The anemia secondary to hemorrhage has a significant impact on oxygenation. With a low hemoglobin concentration, the O 2-dissociation curve is shifted to the right. If there is an ongoing alveolar hemorrhage, gas exchange is impaired and the anemia will be exacerbated. Any alveolar hemorrhage present can be worsened by use of high fractions of inspired oxygen (Fio 2) and high inspiratory pressures. As a result, oxygen delivery may be further compromised.
Fluid resuscitation should not be overly aggressive to help reduce further antiglomerular basement membrane antibody–mediated damage to the lungs.
Blood pressure should be monitored with an intra-arterial pressure catheter placement, particularly for a patient with anything more than the mildest expression of this disease and/or for a patient scheduled for large, intricate surgical procedures in which large fluid shifts are anticipated.
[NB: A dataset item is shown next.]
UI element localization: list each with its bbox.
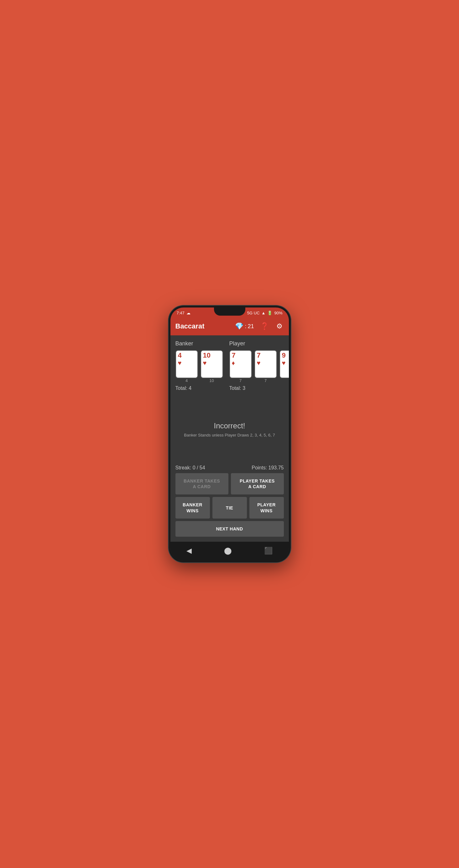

A pulmonary artery catheter and transesophageal echocardiogram are prudent monitors to include in the care of the patient scheduled for large, intricate surgical procedures and/or one with significant pulmonary manifestations of the disease. Both devices, together or singularly, provide indispensable information to guide the anesthetist in fluid resuscitation and management, both intra- and postoperatively.
The patient’s renal status has significant bearing on the selection of the volatile inhalational agent and any intravenous agent. Any medications that are potentially nephrotoxic should be avoided. Medications that depend on renal excretion will necessarily need the dose(s) customized based on the patient’s creatinine clearance level.